When I was in Diyarbakir last year working on a story about women surviving with micro credit loans, ice dream vendor Nahiyet Kaya told me that her daughter is proud she can ask her for money now when she needs something. With a piece of chalk her daughter Leyla, 12, had covered the doors of the large wooden dresser – the family’s only furniture – with hundreds of mathematical formulas from floor to ceiling. But Leyla told me she didn’t know whether she would stay in school or not. Her mother, who wears a headscarf, cast her vibrant green eyes toward the floor. Leyla, who sparkled when she said she wanted to be a math teacher, might have to help earn money and do housework instead, like most girls in her neighborhood. “This life is so difficult for women: building a house, cleaning, working… I don’t want to do these things all over again somewhere else.” Across town in the heart of Hasirli, Diyarbakır’s poorest neighborhood, Kadriye Kabak’s sons sell her bread after school in the market every day. They are expected to stay in school, she told me as she worked surrounded by her daughters and other small children. While most people in this country can relate in one way or another to these stories, political and social leaders ignore the real needs of families and daughters by focusing on what young women should wear. Under the current law, young Islamic men are allowed to enter the same state universities that shut the door on their sisters and wives. Perhaps they will never work beside each other because one was denied entrance to a school, an opportunity or a job for wearing a more visible manifestation of her faith. This is an injustice. By not admitting covered women to university, the state gives more value to young Muslim men, perpetuating the unequal footing for women that already exists in too many segments of Muslim culture, Turkish society and everywhere else. However the truth is Turkey’s state universities have seldom tried to keep covered women out of class.
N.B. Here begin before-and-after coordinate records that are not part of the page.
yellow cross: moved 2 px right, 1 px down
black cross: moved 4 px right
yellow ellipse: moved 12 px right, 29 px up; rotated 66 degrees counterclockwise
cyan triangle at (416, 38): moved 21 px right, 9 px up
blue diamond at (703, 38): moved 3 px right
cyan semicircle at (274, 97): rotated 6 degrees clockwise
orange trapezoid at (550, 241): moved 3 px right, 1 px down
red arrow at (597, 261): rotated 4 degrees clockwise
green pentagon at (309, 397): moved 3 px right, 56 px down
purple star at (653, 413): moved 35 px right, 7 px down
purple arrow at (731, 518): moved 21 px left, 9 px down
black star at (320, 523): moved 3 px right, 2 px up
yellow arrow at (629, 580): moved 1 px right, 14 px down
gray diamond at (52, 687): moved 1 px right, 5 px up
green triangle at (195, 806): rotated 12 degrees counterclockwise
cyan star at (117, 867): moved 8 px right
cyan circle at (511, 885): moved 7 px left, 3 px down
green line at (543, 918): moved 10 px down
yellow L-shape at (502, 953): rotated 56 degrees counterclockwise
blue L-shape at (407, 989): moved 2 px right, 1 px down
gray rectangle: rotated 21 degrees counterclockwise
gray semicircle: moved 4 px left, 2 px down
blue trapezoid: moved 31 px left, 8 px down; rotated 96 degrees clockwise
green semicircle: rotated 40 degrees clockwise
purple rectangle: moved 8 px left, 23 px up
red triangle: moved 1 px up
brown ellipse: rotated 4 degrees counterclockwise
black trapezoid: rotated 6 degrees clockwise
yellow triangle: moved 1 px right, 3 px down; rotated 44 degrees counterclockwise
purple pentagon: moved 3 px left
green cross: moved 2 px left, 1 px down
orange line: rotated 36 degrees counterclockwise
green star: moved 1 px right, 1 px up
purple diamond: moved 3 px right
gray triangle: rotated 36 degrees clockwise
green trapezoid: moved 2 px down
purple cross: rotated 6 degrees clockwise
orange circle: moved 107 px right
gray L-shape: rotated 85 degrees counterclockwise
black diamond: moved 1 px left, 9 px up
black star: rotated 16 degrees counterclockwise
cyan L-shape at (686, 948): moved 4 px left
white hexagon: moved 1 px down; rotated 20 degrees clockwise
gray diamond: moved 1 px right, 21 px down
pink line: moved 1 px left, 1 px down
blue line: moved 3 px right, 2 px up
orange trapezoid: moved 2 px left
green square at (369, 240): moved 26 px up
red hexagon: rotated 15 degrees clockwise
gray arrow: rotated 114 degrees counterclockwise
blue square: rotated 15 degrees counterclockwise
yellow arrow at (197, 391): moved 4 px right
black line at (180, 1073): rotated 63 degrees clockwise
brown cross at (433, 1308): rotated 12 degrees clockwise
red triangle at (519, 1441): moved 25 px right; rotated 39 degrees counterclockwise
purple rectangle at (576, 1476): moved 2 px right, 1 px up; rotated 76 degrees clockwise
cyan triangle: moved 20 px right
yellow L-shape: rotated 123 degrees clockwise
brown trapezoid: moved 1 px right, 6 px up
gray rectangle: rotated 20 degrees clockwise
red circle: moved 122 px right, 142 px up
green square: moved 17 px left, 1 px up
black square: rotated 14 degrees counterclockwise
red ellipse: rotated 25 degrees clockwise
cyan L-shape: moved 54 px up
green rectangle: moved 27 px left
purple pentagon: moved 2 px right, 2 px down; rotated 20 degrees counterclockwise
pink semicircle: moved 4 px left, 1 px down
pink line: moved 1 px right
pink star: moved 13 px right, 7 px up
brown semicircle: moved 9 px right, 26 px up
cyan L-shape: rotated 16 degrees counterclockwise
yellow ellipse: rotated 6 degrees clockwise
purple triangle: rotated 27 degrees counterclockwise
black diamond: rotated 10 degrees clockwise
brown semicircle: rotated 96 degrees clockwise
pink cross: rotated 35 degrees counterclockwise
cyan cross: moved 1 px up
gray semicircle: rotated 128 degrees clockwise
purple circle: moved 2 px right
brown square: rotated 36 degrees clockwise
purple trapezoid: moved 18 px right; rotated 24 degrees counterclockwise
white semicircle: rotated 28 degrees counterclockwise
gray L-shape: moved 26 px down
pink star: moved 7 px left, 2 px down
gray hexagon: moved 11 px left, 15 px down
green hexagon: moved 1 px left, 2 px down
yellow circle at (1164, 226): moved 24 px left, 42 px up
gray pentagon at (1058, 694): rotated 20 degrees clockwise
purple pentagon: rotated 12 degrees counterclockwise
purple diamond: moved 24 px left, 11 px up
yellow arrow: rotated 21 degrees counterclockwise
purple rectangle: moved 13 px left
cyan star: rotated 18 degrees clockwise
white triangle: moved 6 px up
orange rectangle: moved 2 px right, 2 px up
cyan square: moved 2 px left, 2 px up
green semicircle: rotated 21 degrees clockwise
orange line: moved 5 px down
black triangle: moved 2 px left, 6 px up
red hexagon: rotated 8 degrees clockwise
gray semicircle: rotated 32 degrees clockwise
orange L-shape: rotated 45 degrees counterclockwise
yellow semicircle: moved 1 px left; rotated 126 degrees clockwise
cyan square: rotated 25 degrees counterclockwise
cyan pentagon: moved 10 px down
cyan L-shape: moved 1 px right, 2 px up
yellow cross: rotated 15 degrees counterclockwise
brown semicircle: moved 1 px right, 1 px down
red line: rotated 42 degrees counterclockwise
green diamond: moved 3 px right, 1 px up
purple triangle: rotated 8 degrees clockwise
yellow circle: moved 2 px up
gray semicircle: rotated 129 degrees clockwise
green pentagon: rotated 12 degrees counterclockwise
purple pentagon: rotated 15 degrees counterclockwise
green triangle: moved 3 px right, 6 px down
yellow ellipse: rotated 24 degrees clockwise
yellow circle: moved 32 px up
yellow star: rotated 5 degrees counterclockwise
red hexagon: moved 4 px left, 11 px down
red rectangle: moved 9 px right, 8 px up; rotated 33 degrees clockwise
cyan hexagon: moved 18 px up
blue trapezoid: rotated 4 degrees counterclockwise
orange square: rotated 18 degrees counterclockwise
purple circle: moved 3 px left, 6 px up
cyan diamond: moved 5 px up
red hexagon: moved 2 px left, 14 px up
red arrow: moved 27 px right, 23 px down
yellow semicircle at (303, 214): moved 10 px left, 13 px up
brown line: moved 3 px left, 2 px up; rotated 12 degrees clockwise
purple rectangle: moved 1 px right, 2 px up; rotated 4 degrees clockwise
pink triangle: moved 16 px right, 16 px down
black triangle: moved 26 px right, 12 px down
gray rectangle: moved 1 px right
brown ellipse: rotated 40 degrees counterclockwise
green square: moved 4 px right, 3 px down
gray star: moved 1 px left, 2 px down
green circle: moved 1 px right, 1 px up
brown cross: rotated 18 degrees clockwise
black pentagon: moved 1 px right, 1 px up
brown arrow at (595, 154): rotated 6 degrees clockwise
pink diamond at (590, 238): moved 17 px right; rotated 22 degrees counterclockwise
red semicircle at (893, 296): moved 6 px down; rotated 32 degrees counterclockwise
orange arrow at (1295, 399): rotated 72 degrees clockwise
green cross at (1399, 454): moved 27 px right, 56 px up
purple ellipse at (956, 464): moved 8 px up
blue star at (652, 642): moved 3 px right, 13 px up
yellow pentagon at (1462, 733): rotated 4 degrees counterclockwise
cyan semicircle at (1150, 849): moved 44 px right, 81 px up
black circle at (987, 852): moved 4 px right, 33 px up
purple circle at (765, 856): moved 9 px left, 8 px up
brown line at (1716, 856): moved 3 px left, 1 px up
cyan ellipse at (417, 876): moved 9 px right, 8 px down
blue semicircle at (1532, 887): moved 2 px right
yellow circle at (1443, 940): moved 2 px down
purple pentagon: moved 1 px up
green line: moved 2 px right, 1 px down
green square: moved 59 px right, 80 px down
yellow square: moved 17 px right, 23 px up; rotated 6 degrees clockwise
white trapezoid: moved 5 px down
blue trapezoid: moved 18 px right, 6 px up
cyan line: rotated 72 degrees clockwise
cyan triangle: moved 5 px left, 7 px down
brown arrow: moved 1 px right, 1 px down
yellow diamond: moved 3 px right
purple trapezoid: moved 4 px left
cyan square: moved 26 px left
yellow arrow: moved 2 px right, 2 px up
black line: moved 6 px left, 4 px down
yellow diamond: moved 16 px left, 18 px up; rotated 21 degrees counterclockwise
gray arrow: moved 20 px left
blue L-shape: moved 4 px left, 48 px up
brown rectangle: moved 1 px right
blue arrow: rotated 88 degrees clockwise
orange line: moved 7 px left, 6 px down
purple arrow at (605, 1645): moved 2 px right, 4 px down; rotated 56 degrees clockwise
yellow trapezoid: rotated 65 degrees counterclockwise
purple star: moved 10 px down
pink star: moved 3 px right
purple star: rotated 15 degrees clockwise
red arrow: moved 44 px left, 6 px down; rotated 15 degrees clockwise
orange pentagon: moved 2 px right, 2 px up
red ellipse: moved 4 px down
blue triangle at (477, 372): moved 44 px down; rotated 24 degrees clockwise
Cast aside Sadly the headscarf issue has emboldened the Islamist-rooted ruling Justice and Development Party (AKP) to talk up liberties while distracting the public and media from rights they trample elsewhere. Article 301 still hovers over free speech and Turkey’s EU path. A month ago the government lowered the bar so that legal underlings of their choosing could be appointed to the judiciary, a change that will deeply affect this country for years to come. The AKP is also behind the investigation, replacement and salary cuts of more than 5,000 teachers who did not serve their interests. Left out of the debates are millions of Turkish girls who don’t choose to wear a headscarf; they are told to do so for the sake of their family’s dignity. They do not choose to stay home instead of going to school where they could learn about other ways of life and self worth through achievement. They do so because they are poor. The headscarf is an easy distraction for people in power who can afford to make choices, and it doesn’t cost a dime. Debates in Parliament and in the public these days should focus on real education reform and the rights of millions of girls like Leyla to make choices about what to study – not whether they will or what they’ll wear.
By Kristen Stevens, published in Turkish Daily News on March 6, 2008.